Let X_t, Y_t be two stochastic processes describing the life history of an individual. The process X_tk equals zero if an individual died in the interval [t_k, t_k+1), and it equals one if he/she survived until the age t_k+1. The process Y_t is a discrete time stochastic process describing observations of BG. We assume that this process satisfies the following equation:

$$Y_{t_{k+1}}=Y_{t_k}+a_{t_k}(Y_{t_k}-f_{t_k}^1)(t_{k+1}-t_k)+b_{t_k}\sqrt{t_{k+1}-t_k}{\epsilon }_{t_k},k>1,Y_{t_1},$$ (A1)

where ${\epsilon }_{t_k}~N(0,1),Y_{t_1}~N(f_{t_1}^1,{\sigma }_0^2)$.Note that (A1) is a discrete-time variant of equation (1). Time intervals between t_k and t_k+1 could be non-equal for different k.

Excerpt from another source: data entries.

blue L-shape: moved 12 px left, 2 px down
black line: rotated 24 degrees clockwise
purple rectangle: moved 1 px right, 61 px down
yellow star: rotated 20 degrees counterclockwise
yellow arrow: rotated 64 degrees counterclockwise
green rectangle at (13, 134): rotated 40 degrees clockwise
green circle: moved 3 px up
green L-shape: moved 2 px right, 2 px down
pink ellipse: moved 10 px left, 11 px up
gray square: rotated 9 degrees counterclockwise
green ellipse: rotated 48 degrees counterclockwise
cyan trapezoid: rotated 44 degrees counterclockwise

Let ${\tilde{Y}}_{t_1}^{t_k}=Y_{t_1},\dots ,Y_{t_k}$, k = 1,…,n be a random vector of observations of the process Y_t at ages t₁,…, t_k Denote by $Q(t_k,{\tilde{Y}}_{t_1}^{t_k})$ the conditional probability of death in the interval [t_k, t_k+1) of an individual given an observed trajectory ${\tilde{Y}}_{t_1}^{t_k},i.e.,Q(t_k,{\tilde{Y}}_{t_1}^{t{}_k})=P(X_{t_k}=0|{\tilde{Y}}_{t_1}^{t{}_k},X_{t_{k-1}}=1)$ . We assume that this probability depends only on values of Y_tk as follows:

$$Q(t_k,{\tilde{Y}}_{t_1}^{t_k})=1-e^{-\mu (t_k,{\tilde{Y}}_{t_1}^{t_k})(t_{k+1}-t_k)},$$ (A2)

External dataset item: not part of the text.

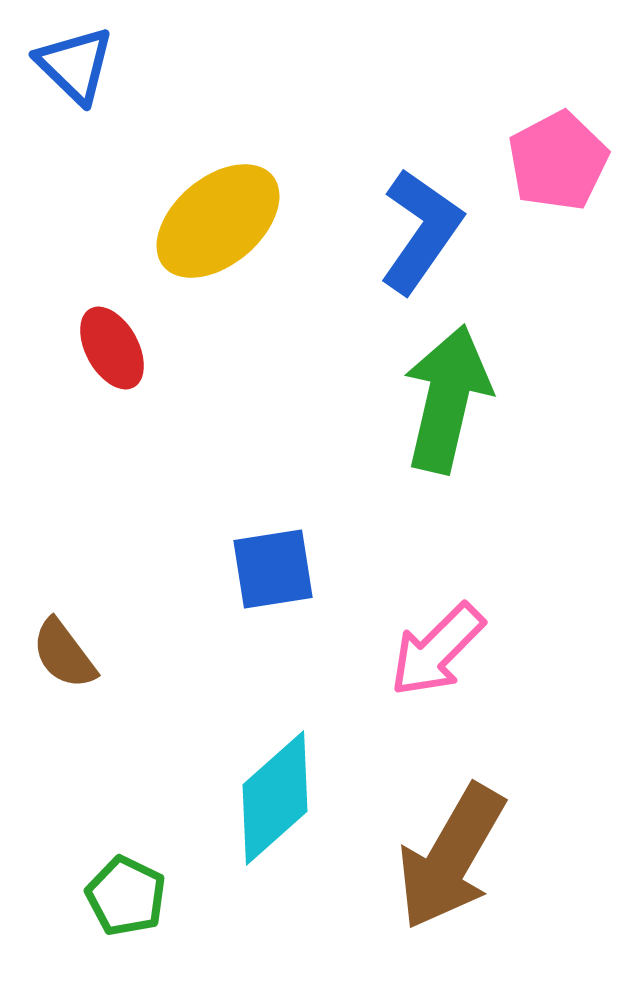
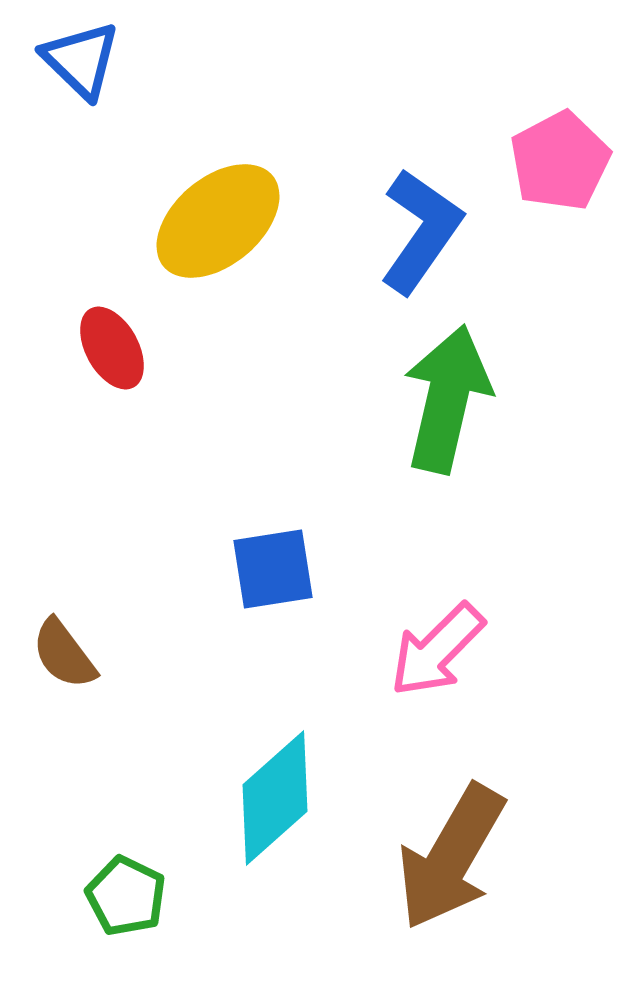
blue triangle: moved 6 px right, 5 px up
pink pentagon: moved 2 px right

where $\mu (t_k,{\tilde{Y}}_{t_1}^{t_k})$ is similar to equation (2):

$$\mu (t_k,{\tilde{Y}}_{t_1}^{t_k})={\mu }_{t_k}^0+{\mu }_{t_k}^{11}{(Y_{t_k}-f_{t_k})}^{2}I(Y_{t_k}<f_{t_k})+{\mu }_{t_k}^{12}{(Y_{t_k}-f_{t_k})}^{2}I(Y_{t_k}\ge f_{t_k}).$$ (A3)

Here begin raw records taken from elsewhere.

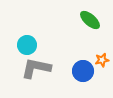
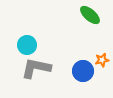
green ellipse: moved 5 px up
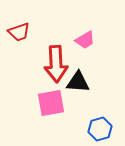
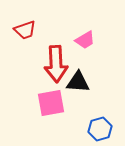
red trapezoid: moved 6 px right, 2 px up
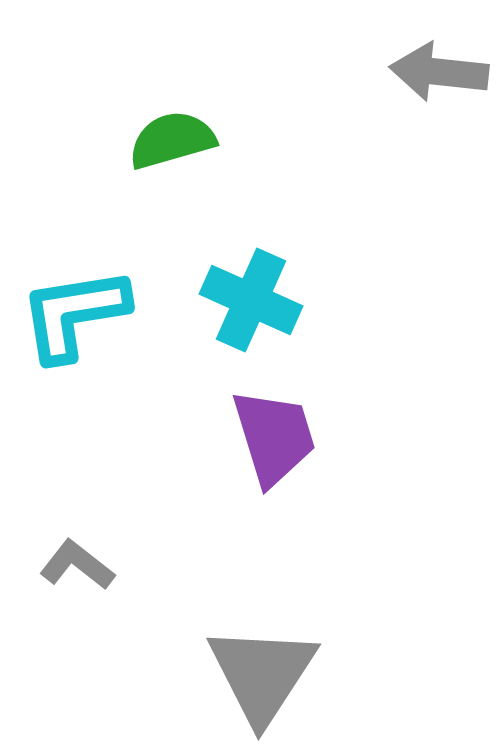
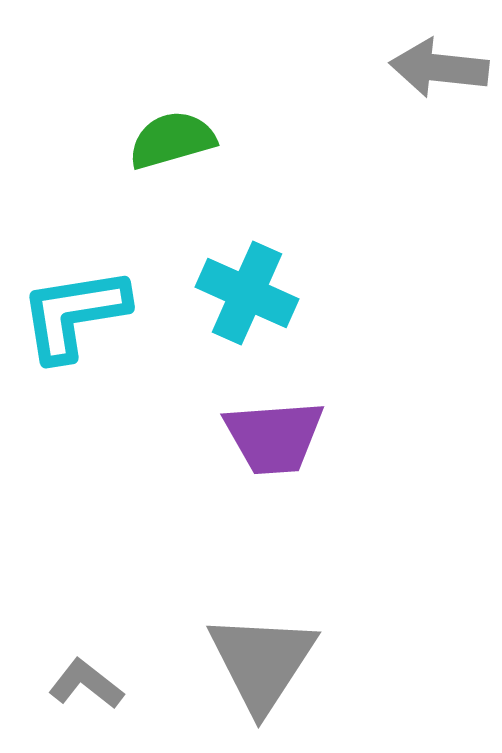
gray arrow: moved 4 px up
cyan cross: moved 4 px left, 7 px up
purple trapezoid: rotated 103 degrees clockwise
gray L-shape: moved 9 px right, 119 px down
gray triangle: moved 12 px up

For the likelihood function, we need conditional distributions of Y_tk given the observations ${\tilde{Y}}_{t_1}^{t_{k-1}}$ .From (A1),

$$P\left(Y_{t_k}\right|{\tilde{Y}}_{t_1}^{t_{k-1}})=\frac{1}{\sqrt{2\pi (t_k-t_{k-1})}{b}_{t_k}}{e}^{-\frac{{(Y_{t_k}-{\overline{Y}}_{t_{k-1}})}^2}{2(t_k-t_{k-1})b_{t_k}^2}},$$ (A4)

where

$${\overline{Y}}_{t_{k-1}}=Y_{t_{k-1}}+a_{t_{k-1}}(Y_{t_{k-1}}-f_{t_{k-1}}^1)(t_k-t_{k-1}),$$ (A5)

for k > 2, and

$$P\left(Y_{t_1}\right)=\frac{1}{\sqrt{2\pi }{\sigma }_0}{e}^{-\frac{{(Y_{t_1}-f_{t_1}^1)}^2}{2{\sigma }_0^2}}.$$ (A6)

Consider N independent observations of individuals in the above described scheme. Denote by ${\tilde{Y}}_{t_1^i}^{t_{n_i}^i}$ the observed trajectories of the process Y_t for i^th individual, where n_i is the number of observations of the process Y_t for i^th individual. Let δ_i=1 if i^th individual died in the interval $[t_{n_i}^i,t_{n_i+1}^i)$, δ_i=0 if he/she survived until the age $t_{n_i+1}^i$ and δ_i=2 if the individual is lost to follow up at the last observation (censored at the age $t_{n_i}^i$). The contribution of i^th individual into the likelihood function is

$$\begin{array}{c}\hfill L_i\left({\tilde{Y}}_{t_1^i}^{t_{n_i}^i},{\tilde{X}}_{t_1^i}^{t_{n_i}^i},{\delta }_i\right)=P\left({\tilde{Y}}_{t_1^i}^{t_{n_i}^i},{\tilde{X}}_{t_1^i}^{t_{n_i}^i},{\delta }_i\right)=P\left({\tilde{Y}}_{t_1^i}^{t_{n_i}^i}\right)P\left({\tilde{X}}_{t_1^i}^{t_{n_i}^i}|{\tilde{Y}}_{t_1^i}^{t_{n_i}^i},{\delta }_i\right)=\hfill \\ \hfill P\left(Y_{t_1^i}\right){\displaystyle \prod _{k=2}^{n_i}P\left(Y_{t_k^i}|{\tilde{Y}}_{t_1^i}^{t_{k-1}^i}\right){\displaystyle \prod _{k=1}^{n_i-1}\left(1-Q\left(t_k^i,{\tilde{Y}}_{t_1^i}^{t_k^i}\right)\right){\left(1-Q\left(t_{n_i}^i,{\tilde{Y}}_{t_1^i}^{t_{n_i}^i}\right)\right)}^{I({\delta }_i=0)}Q{\left(t_{n_i}^i,{\tilde{Y}}_{t_1^i}^{t_{n_i}^i}\right)}^{I({\delta }_i=1)},}}\hfill \end{array}$$ (A7)

where the respective probabilities are given by (A2)–(A6). The likelihood function is a product of $L_i\left({\tilde{Y}}_{t_1^i}^{t_{n_i}^i},{\tilde{X}}_{t_1^i}^{t_{n_i}^i},{\delta }_i\right)$, i = 1…N.

In applications to the FHS data, we used the following specifications of functions in (A1), (A3): (i) the Gompertz baseline mortality rate${\mu }_t^0=a_{{\mu }^0}{e}^{b_{{\mu }^0}t}$; (ii) linear functions for ${\mu }_t^{11}$ and ${\mu }_t^{12},{\mu }_t^{1j}=a_{{\mu }^{1j}}+b_{{\mu }^{1j}}t,j=1,2$;(iii) constant feedback coefficient and diffusion, a_t =a_Y, b_t=σ₁; (iv) linear optimal age-trajectories,f_t =a_f+b_ft; (v) a linear function describing the effects of allostatic adaptation, $f_t^1=a_{f^1}+b_{f^1}t$.Parameters to be estimated in the model: a_μ⁰, b_μ⁰, a_μ¹¹, b_μ¹¹, a_μ¹², b_μ¹², a_Y, σ₀, σ₁, a_f¹, b_f¹, a_f and b_f. The likelihood maximization was performed using the constrained optimization procedure of MATLAB’s optimization toolbox (MathWorks Inc., 2008).